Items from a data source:
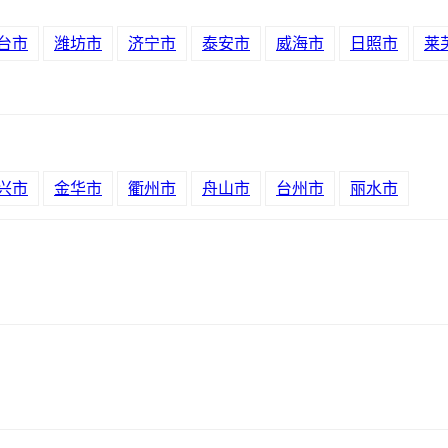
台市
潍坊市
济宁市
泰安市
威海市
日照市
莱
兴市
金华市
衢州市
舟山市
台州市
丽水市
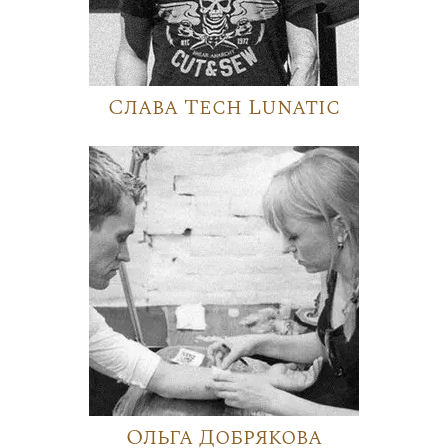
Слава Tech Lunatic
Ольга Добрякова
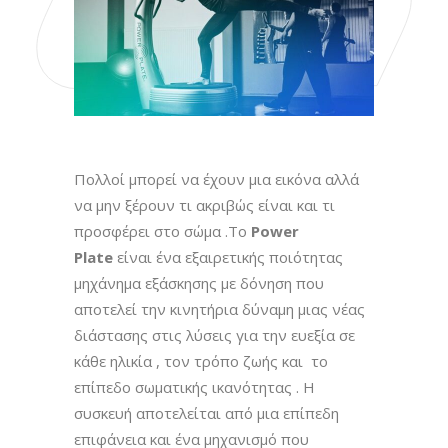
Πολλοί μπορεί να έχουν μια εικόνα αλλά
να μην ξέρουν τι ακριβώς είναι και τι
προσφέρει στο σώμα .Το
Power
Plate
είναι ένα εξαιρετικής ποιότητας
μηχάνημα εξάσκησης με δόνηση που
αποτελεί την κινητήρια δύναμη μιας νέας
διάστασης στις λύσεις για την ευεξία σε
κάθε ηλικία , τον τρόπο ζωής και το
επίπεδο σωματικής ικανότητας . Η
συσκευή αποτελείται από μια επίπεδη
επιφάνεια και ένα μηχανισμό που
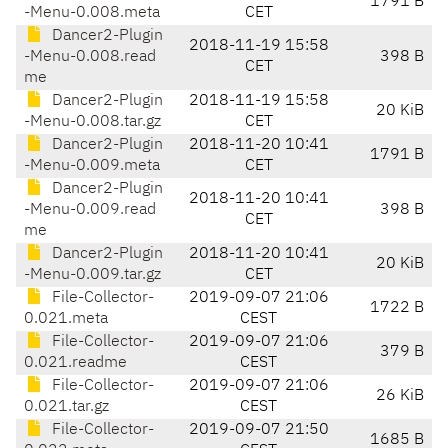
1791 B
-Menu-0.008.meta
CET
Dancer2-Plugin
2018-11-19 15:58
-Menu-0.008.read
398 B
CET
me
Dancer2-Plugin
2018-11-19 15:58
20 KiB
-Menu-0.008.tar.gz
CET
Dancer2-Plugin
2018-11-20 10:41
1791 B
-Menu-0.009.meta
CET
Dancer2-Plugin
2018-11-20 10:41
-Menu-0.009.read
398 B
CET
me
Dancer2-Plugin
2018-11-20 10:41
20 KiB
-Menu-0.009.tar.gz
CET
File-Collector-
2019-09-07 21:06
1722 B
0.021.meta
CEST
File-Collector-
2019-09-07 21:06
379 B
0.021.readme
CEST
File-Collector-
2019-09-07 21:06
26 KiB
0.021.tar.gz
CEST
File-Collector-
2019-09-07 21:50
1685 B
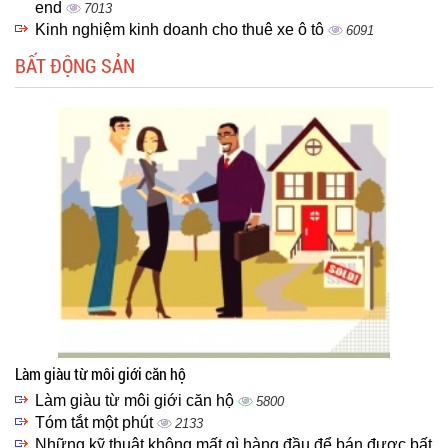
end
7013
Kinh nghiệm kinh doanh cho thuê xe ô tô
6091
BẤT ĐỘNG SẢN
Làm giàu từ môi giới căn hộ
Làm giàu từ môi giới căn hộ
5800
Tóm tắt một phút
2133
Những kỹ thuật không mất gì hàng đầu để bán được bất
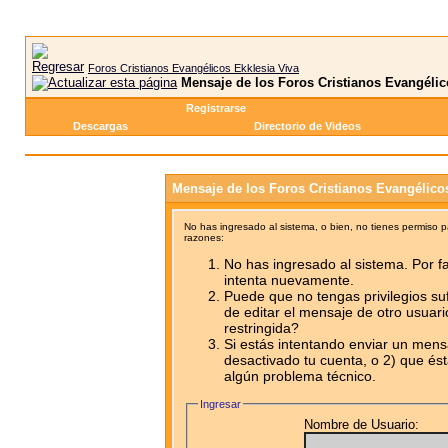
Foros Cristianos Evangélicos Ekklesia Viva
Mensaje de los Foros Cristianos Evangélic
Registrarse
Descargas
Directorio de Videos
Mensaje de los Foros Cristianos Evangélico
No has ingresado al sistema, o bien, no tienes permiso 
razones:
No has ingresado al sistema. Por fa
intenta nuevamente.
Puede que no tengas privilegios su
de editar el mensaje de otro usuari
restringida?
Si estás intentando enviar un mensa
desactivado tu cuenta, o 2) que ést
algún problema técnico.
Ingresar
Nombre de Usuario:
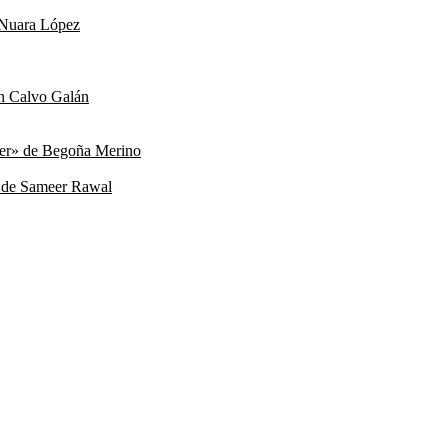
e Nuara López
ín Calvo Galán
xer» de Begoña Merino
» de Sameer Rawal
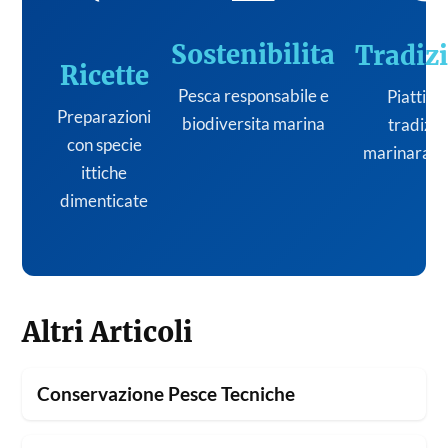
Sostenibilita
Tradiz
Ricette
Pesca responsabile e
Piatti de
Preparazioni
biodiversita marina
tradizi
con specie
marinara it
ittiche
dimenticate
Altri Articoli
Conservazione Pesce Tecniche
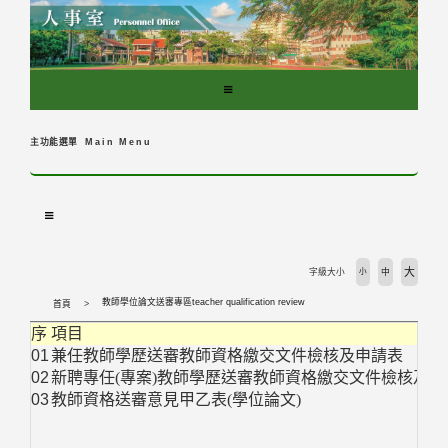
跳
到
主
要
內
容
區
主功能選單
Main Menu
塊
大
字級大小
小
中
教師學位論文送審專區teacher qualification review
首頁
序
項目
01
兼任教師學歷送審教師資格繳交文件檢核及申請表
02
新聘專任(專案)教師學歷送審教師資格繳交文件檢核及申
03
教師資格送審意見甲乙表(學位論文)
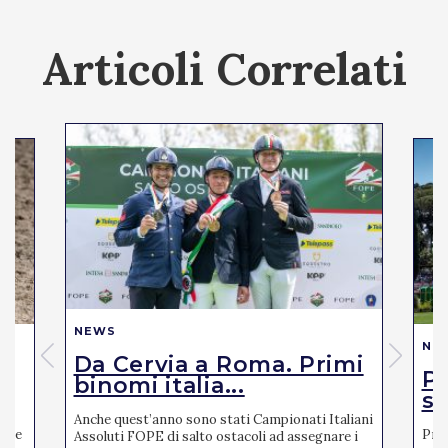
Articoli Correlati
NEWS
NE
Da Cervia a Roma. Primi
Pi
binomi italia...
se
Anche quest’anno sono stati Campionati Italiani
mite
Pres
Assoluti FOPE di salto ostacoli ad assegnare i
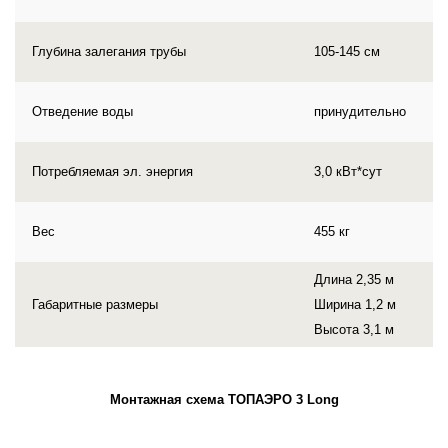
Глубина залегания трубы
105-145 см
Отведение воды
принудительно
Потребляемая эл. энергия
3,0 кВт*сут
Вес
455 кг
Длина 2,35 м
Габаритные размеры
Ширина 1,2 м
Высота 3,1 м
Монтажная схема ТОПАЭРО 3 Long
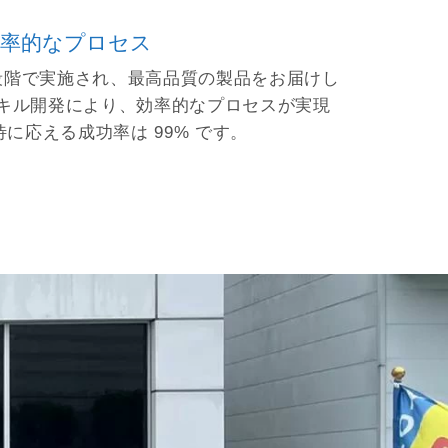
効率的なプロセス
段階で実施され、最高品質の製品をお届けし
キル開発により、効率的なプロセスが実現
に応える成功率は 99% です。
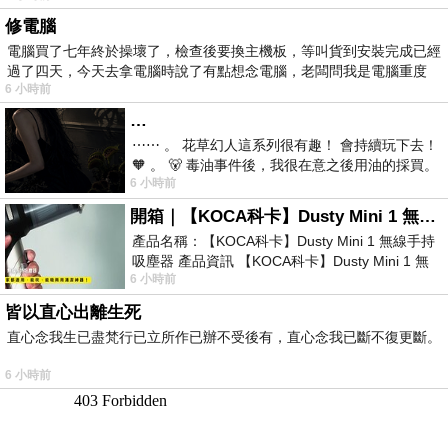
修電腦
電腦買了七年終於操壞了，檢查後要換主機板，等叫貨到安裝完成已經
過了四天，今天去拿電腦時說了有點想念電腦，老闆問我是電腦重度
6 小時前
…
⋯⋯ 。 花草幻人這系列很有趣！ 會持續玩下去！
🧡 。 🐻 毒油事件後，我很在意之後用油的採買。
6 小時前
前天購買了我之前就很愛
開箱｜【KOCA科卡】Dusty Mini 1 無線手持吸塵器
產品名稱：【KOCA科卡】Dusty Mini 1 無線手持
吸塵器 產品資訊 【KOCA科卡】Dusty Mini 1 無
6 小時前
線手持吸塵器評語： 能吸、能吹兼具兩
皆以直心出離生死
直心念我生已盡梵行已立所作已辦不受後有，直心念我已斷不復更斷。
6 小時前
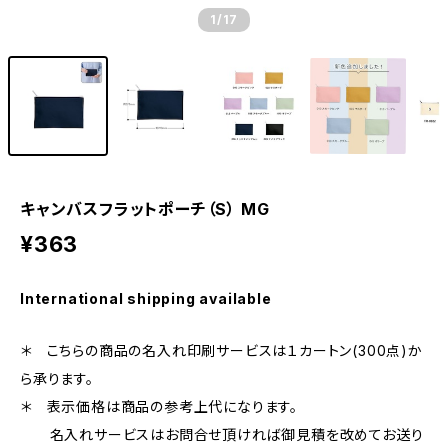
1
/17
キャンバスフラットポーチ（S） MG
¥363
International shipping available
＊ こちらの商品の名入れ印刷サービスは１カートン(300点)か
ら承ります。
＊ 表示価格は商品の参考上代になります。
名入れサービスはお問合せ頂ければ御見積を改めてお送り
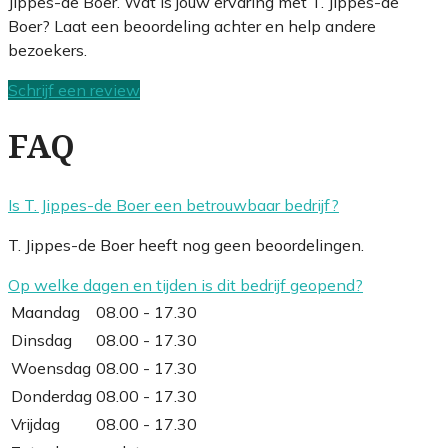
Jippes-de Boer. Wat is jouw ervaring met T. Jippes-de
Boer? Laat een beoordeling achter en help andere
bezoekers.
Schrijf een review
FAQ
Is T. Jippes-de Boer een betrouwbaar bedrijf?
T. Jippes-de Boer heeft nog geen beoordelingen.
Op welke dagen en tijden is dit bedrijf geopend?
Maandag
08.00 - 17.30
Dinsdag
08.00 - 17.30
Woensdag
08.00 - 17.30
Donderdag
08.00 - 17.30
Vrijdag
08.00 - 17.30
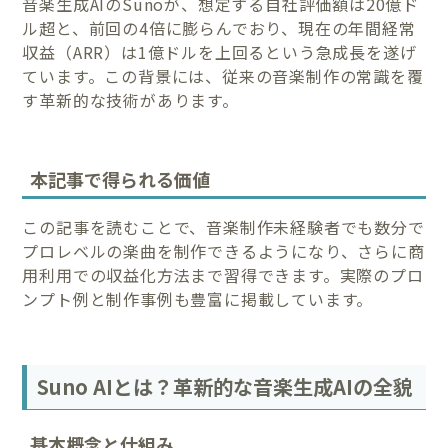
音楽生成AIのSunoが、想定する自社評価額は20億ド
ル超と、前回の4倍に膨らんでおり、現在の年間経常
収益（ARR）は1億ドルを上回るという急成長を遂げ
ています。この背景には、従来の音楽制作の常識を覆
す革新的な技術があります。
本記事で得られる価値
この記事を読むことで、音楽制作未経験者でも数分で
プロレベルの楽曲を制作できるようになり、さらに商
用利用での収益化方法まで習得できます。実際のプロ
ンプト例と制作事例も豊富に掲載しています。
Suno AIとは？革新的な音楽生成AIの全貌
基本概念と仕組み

ASSIGNED TASK:
Copy out every entry above word for word; omit the images.

ANSWER BOX:
台市
潍坊市
济宁市
泰安市
威海市
日照市
莱
兴市
金华市
衢州市
舟山市
台州市
丽水市
Слава Tech Lunatic
Ольга Добрякова
Πολλοί μπορεί να έχουν μια εικόνα αλλά
να μην ξέρουν τι ακριβώς είναι και τι
προσφέρει στο σώμα .Το
Power
Plate
είναι ένα εξαιρετικής ποιότητας
μηχάνημα εξάσκησης με δόνηση που
αποτελεί την κινητήρια δύναμη μιας νέας
διάστασης στις λύσεις για την ευεξία σε
κάθε ηλικία , τον τρόπο ζωής και το
επίπεδο σωματικής ικανότητας . Η
συσκευή αποτελείται από μια επίπεδη
επιφάνεια και ένα μηχανισμό που
1791 B
-Menu-0.008.meta
CET
Dancer2-Plugin
2018-11-19 15:58
-Menu-0.008.read
398 B
CET
me
Dancer2-Plugin
2018-11-19 15:58
20 KiB
-Menu-0.008.tar.gz
CET
Dancer2-Plugin
2018-11-20 10:41
1791 B
-Menu-0.009.meta
CET
Dancer2-Plugin
2018-11-20 10:41
-Menu-0.009.read
398 B
CET
me
Dancer2-Plugin
2018-11-20 10:41
20 KiB
-Menu-0.009.tar.gz
CET
File-Collector-
2019-09-07 21:06
1722 B
0.021.meta
CEST
File-Collector-
2019-09-07 21:06
379 B
0.021.readme
CEST
File-Collector-
2019-09-07 21:06
26 KiB
0.021.tar.gz
CEST
File-Collector-
2019-09-07 21:50
1685 B
end
7013
Kinh nghiệm kinh doanh cho thuê xe ô tô
6091
BẤT ĐỘNG SẢN
Làm giàu từ môi giới căn hộ
Làm giàu từ môi giới căn hộ
5800
Tóm tắt một phút
2133
Những kỹ thuật không mất gì hàng đầu để bán được bất
Foros Cristianos Evangélicos Ekklesia Viva
Mensaje de los Foros Cristianos Evangélic
Registrarse
Descargas
Directorio de Videos
Mensaje de los Foros Cristianos Evangélico
No has ingresado al sistema, o bien, no tienes permiso 
razones:
No has ingresado al sistema. Por fa
intenta nuevamente.
Puede que no tengas privilegios su
de editar el mensaje de otro usuari
restringida?
Si estás intentando enviar un mensa
desactivado tu cuenta, o 2) que ést
algún problema técnico.
Ingresar
Nombre de Usuario:
e Nuara López
ín Calvo Galán
xer» de Begoña Merino
» de Sameer Rawal
Sostenibilita
Tradiz
Ricette
Pesca responsabile e
Piatti de
Preparazioni
biodiversita marina
tradizi
con specie
marinara it
ittiche
dimenticate
Altri Articoli
Conservazione Pesce Tecniche
跳
到
主
要
內
容
區
主功能選單
Main Menu
塊
大
字級大小
小
中
教師學位論文送審專區teacher qualification review
首頁
序
項目
01
兼任教師學歷送審教師資格繳交文件檢核及申請表
02
新聘專任(專案)教師學歷送審教師資格繳交文件檢核及申
03
教師資格送審意見甲乙表(學位論文)
Articoli Correlati
NEWS
NE
Da Cervia a Roma. Primi
Pi
binomi italia...
se
Anche quest’anno sono stati Campionati Italiani
mite
Pres
Assoluti FOPE di salto ostacoli ad assegnare i
Глубина залегания трубы
105-145 см
Отведение воды
принудительно
Потребляемая эл. энергия
3,0 кВт*сут
Вес
455 кг
Длина 2,35 м
Габаритные размеры
Ширина 1,2 м
Высота 3,1 м
Монтажная схема ТОПАЭРО 3 Long
効率的なプロセス
段階で実施され、最高品質の製品をお届けし
キル開発により、効率的なプロセスが実現
に応える成功率は 99% です。
修電腦
電腦買了七年終於操壞了，檢查後要換主機板，等叫貨到安裝完成已經
過了四天，今天去拿電腦時說了有點想念電腦，老闆問我是電腦重度
6 小時前
…
⋯⋯ 。 花草幻人這系列很有趣！ 會持續玩下去！
🧡 。 🐻 毒油事件後，我很在意之後用油的採買。
6 小時前
前天購買了我之前就很愛
開箱｜【KOCA科卡】Dusty Mini 1 無線手持吸塵器
產品名稱：【KOCA科卡】Dusty Mini 1 無線手持
吸塵器 產品資訊 【KOCA科卡】Dusty Mini 1 無
6 小時前
線手持吸塵器評語： 能吸、能吹兼具兩
皆以直心出離生死
直心念我生已盡梵行已立所作已辦不受後有，直心念我已斷不復更斷。
6 小時前
1
/17
キャンバスフラットポーチ（S） MG
¥363
International shipping available
＊ こちらの商品の名入れ印刷サービスは１カートン(300点)か
ら承ります。
＊ 表示価格は商品の参考上代になります。
名入れサービスはお問合せ頂ければ御見積を改めてお送り
Jippes-de Boer. Wat is jouw ervaring met T. Jippes-de
Boer? Laat een beoordeling achter en help andere
bezoekers.
Schrijf een review
FAQ
Is T. Jippes-de Boer een betrouwbaar bedrijf?
T. Jippes-de Boer heeft nog geen beoordelingen.
Op welke dagen en tijden is dit bedrijf geopend?
Maandag
08.00 - 17.30
Dinsdag
08.00 - 17.30
Woensdag
08.00 - 17.30
Donderdag
08.00 - 17.30
Vrijdag
08.00 - 17.30
音楽生成AIのSunoが、想定する自社評価額は20億ド
ル超と、前回の4倍に膨らんでおり、現在の年間経常
収益（ARR）は1億ドルを上回るという急成長を遂げ
ています。この背景には、従来の音楽制作の常識を覆
す革新的な技術があります。
本記事で得られる価値
この記事を読むことで、音楽制作未経験者でも数分で
プロレベルの楽曲を制作できるようになり、さらに商
用利用での収益化方法まで習得できます。実際のプロ
ンプト例と制作事例も豊富に掲載しています。
Suno AIとは？革新的な音楽生成AIの全貌
基本概念と仕組み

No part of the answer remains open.